**WHAT YOU NEED TO DO**
Would you output the lines from the one containing "Find the location" through the final line of the entries, exactly and with pictures omitted?

_ _ _

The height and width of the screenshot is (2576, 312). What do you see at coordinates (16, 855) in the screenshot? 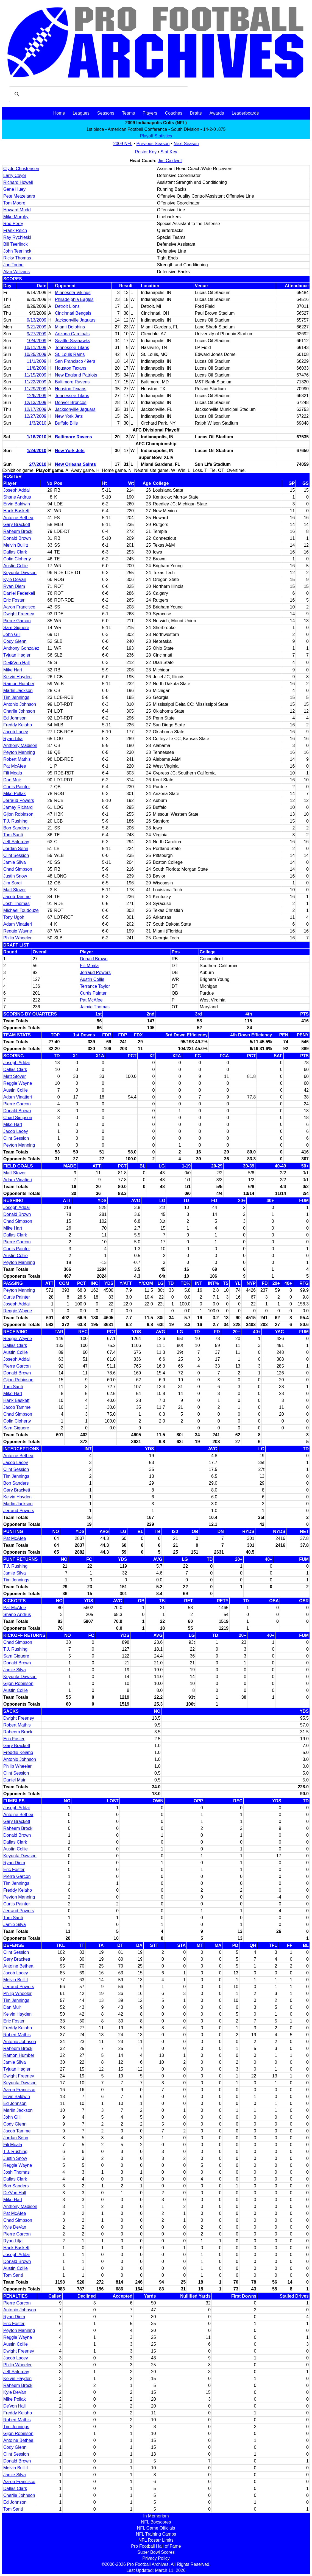
I see `Clint Session` at bounding box center [16, 855].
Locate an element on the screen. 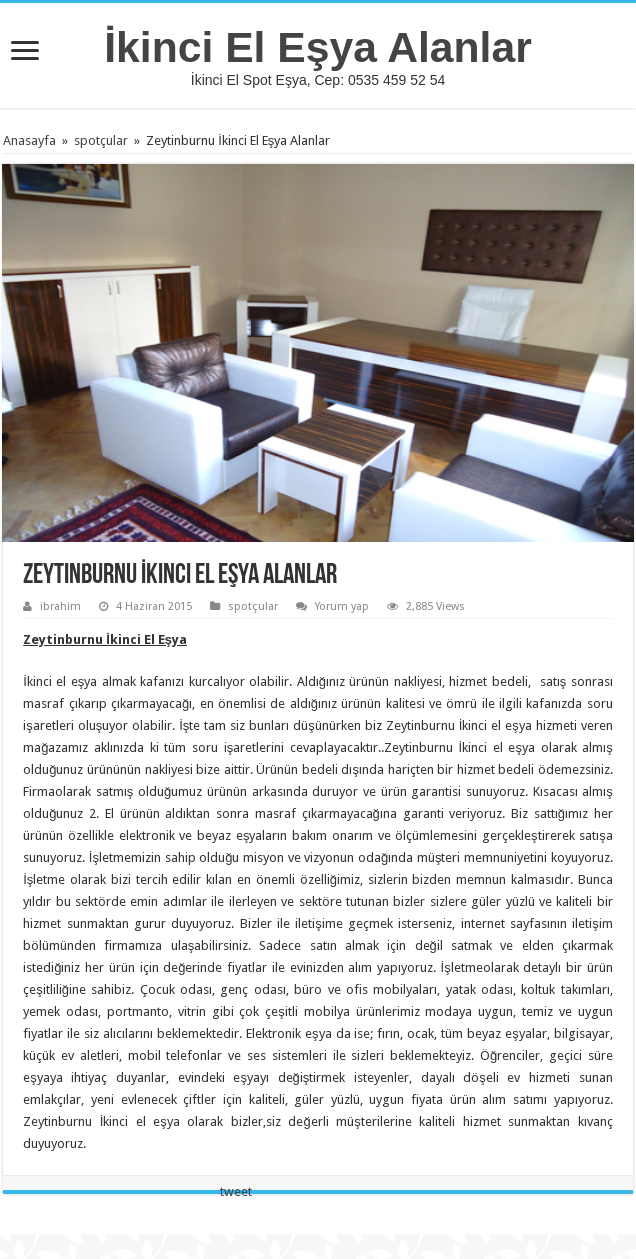  spotçular is located at coordinates (101, 140).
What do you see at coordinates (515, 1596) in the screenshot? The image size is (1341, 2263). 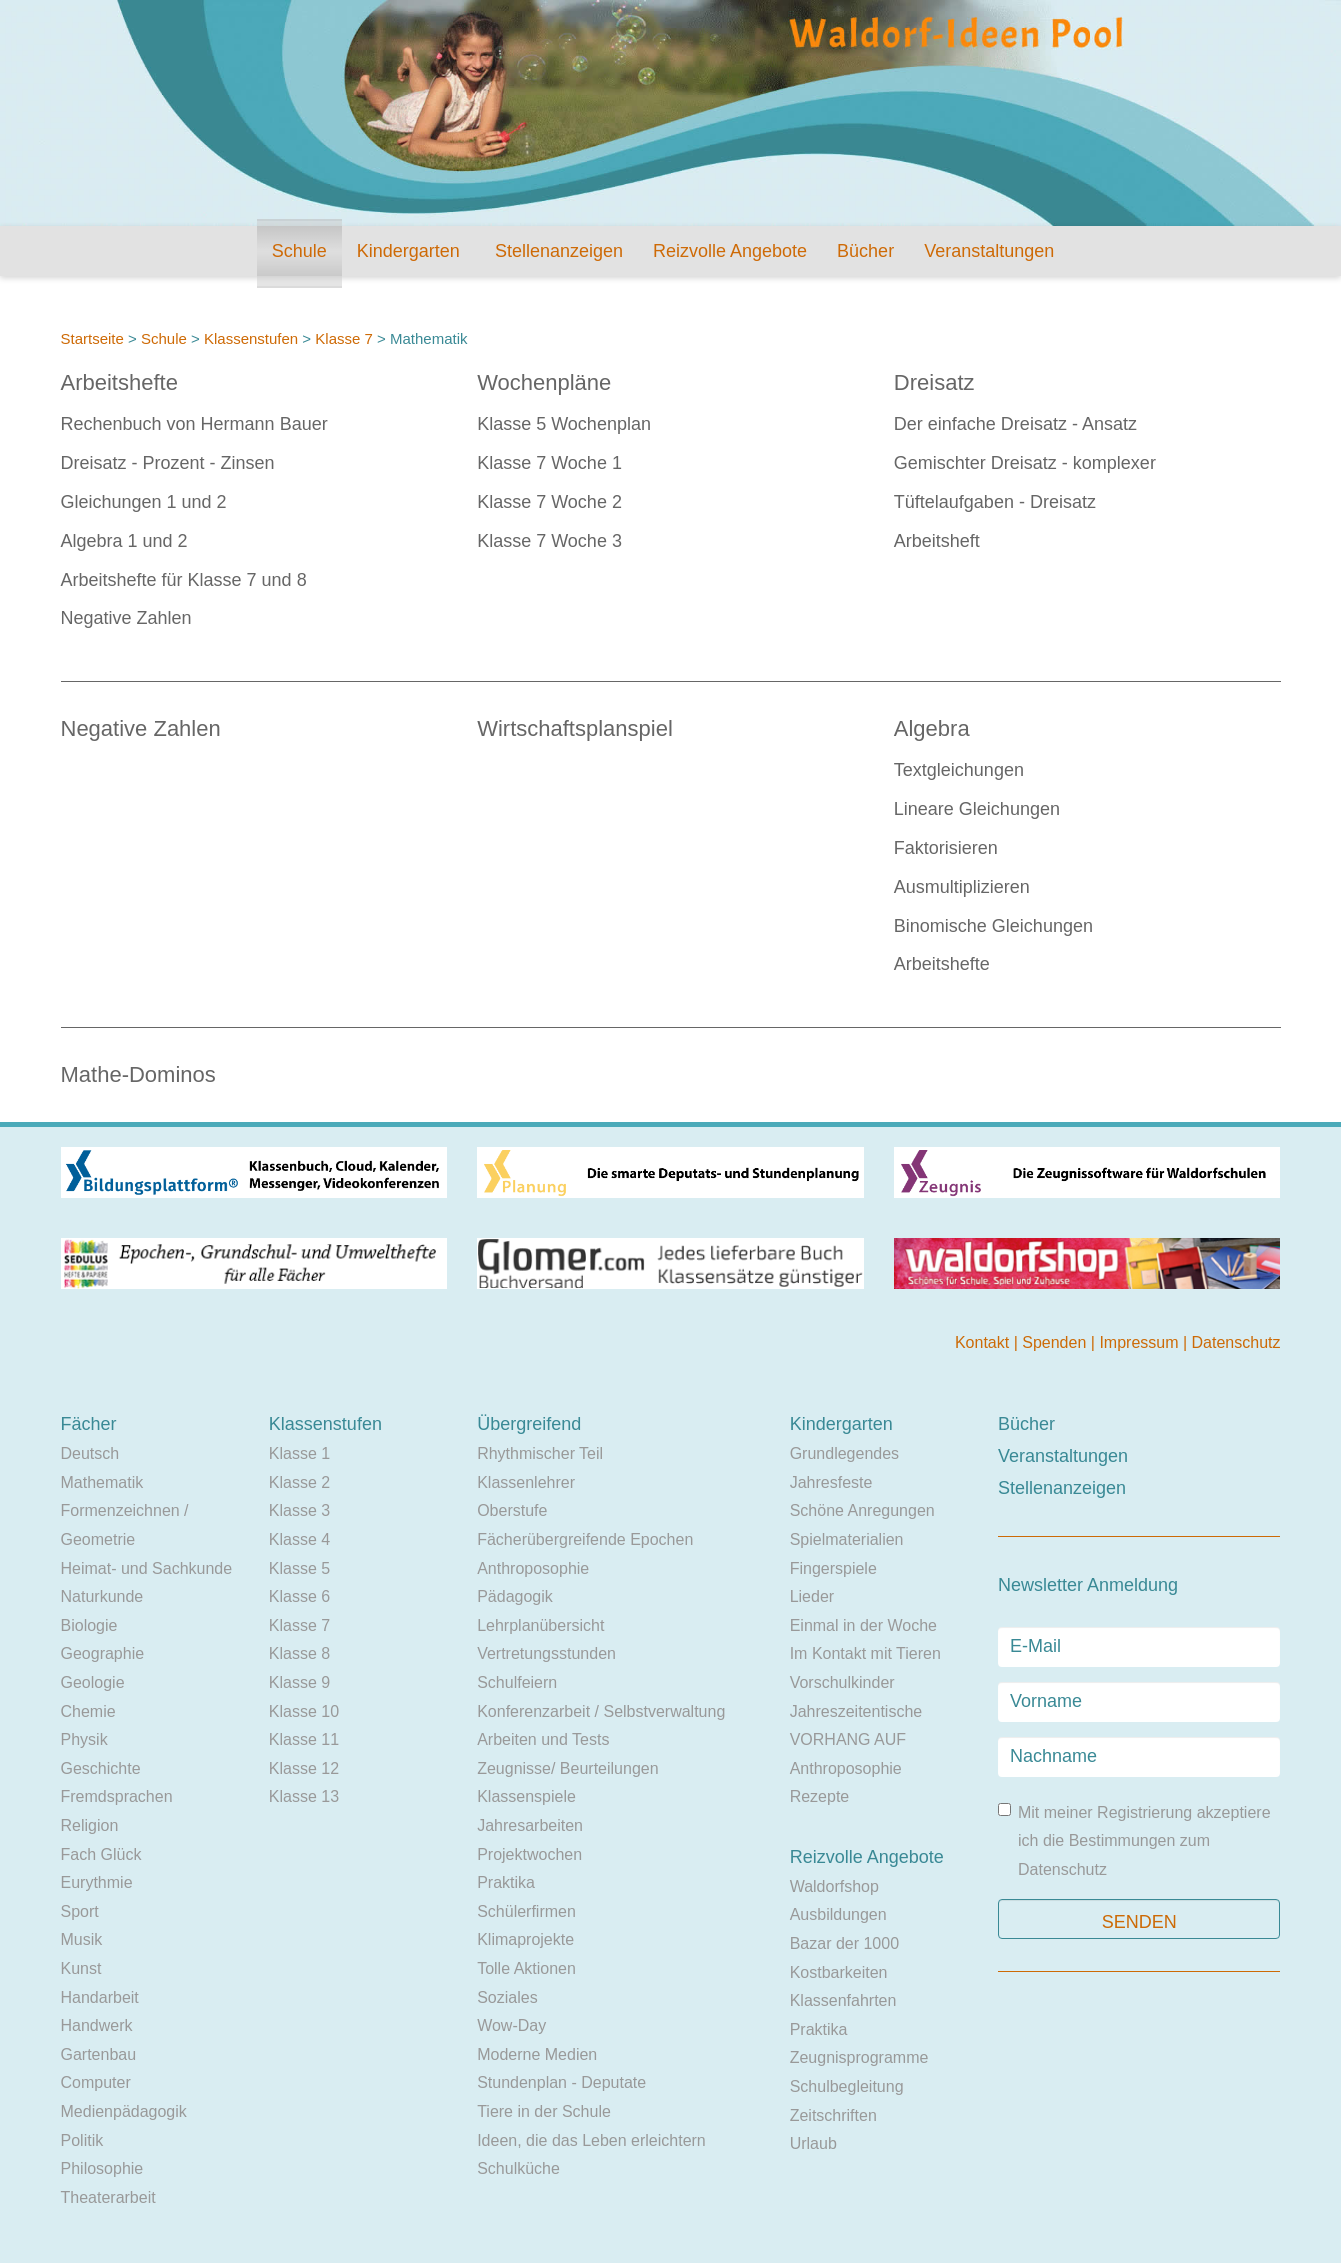 I see `Pädagogik` at bounding box center [515, 1596].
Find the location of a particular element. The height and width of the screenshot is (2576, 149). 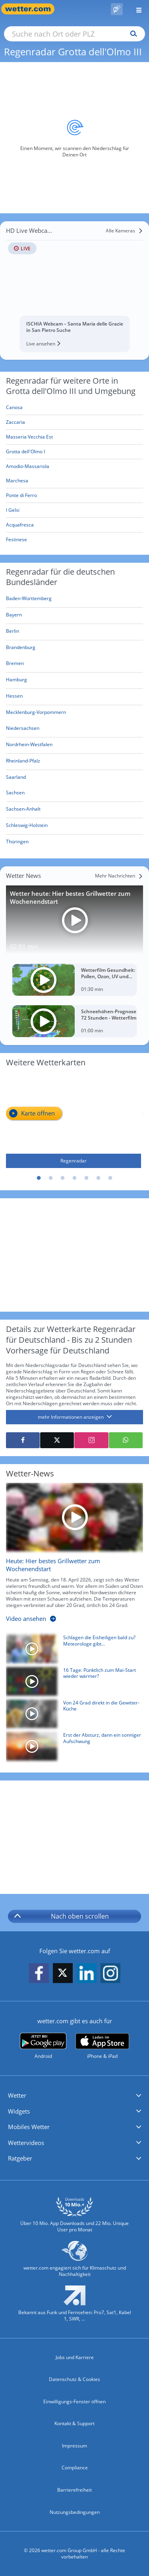

[Aktueller Regenradar für Bayern] is located at coordinates (14, 616).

_ _ _

**COMPLETED TASK**
Find the location of a particular element. The height and width of the screenshot is (2576, 149). 

[Aktueller Regenradar für Bayern] is located at coordinates (14, 616).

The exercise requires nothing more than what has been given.